Even though by present definitions, the term ‘urban forest’ could be considered an oxymoron, it is essential for future human habitation in cities that this nexus is dealt with scientifically and with holistic evidence to find a way of dealing with current shortcomings and future pressures. There can be successful outcomes, but they do not happen without historic evidence and detailed consideration of the many variables impacting on and affecting the synthesised environment of the urban landscape. If trees continue to be planted without consideration of complete and complex data of the whole living organism across a suburban landscape, it will end up as a canopy looking like a road map due to the never ending confinement of canopy from grey infrastructure. Additionally, these trees are very unlikely to reach their mature size and age to provide quantifiable functional services thereby becoming earmarked for removal due to poor condition.

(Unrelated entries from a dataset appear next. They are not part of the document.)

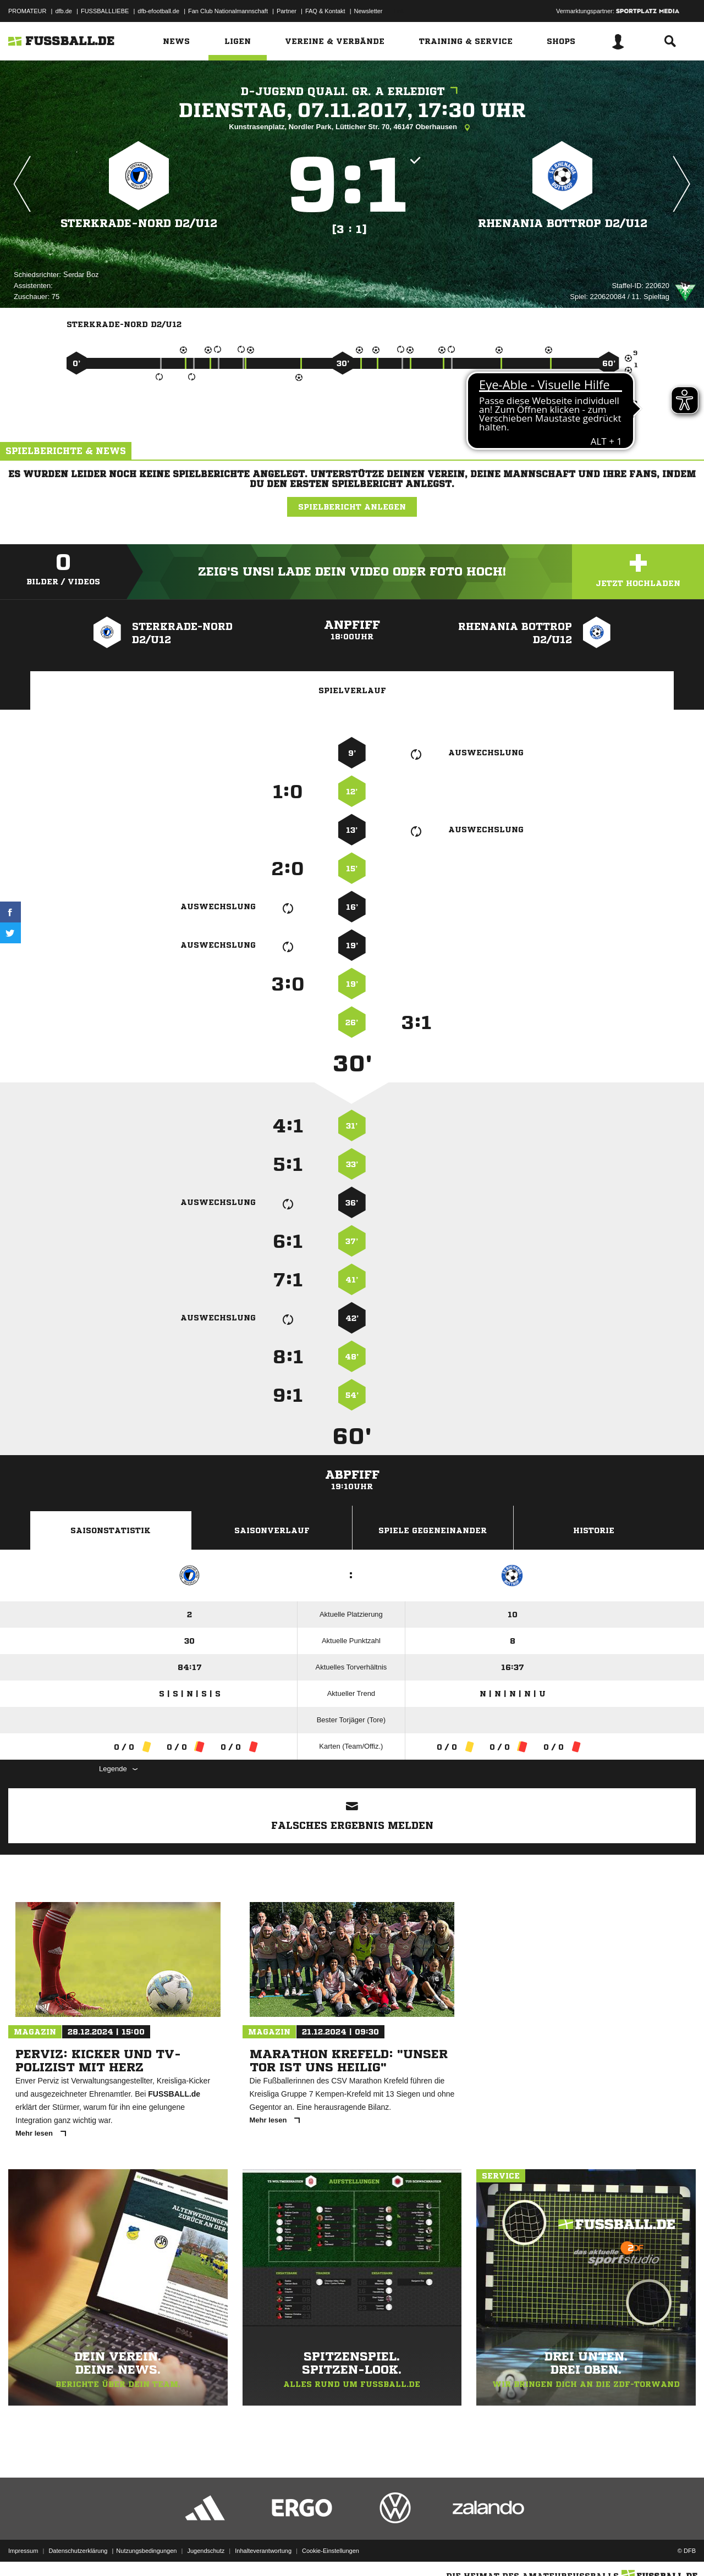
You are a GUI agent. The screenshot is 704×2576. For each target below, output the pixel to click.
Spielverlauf (352, 690)
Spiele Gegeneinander (432, 1530)
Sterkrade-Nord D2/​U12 (139, 223)
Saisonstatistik (110, 1530)
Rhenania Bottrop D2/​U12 (562, 223)
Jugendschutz (205, 2550)
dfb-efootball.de (158, 11)
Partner (286, 11)
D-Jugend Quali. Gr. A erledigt (352, 91)
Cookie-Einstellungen (330, 2550)
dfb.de (63, 11)
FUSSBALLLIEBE (105, 11)
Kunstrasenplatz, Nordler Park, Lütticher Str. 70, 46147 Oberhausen (352, 127)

In future, if current research findings are heeded, the green canopy cover provided by a healthy urban forest will find its place as being incredibly valuable to urban habitation; it is nearly as important as most basic essentials such as clean water supply. The difference is that the tap cannot be turned on or off – it takes decades for individual (healthy) trees to begin to provide quantifiable benefits such as reduced urban heat island effect. With decades of investment, these natural assets could provide services that have cost the community an invaluable element – time. It is incumbent upon policy makers, designers and managers to build on that investment so the trees continue to flourish to further benefit following generations. The conventional practice of over-pruning and lopping to ‘manage’ tree health and pre-empting reduced tree life expectancy due to external factors such as drought only add to the overall demise of the urban forest.

With access to reliable long term whole-tree data, good design and planning of tree placement may well help overcome the oxymoron of the future urban forest. Much more investment is needed in complex scientific research to further develop an intricate understanding of the urban forest biome so its real potential can be realised.

All who have a stake in the matter will need to be open to ongoing collaborative efforts to enhance an already ailing urban forest. Commitment is needed now to embark on this journey and embrace the concept of passing it forward.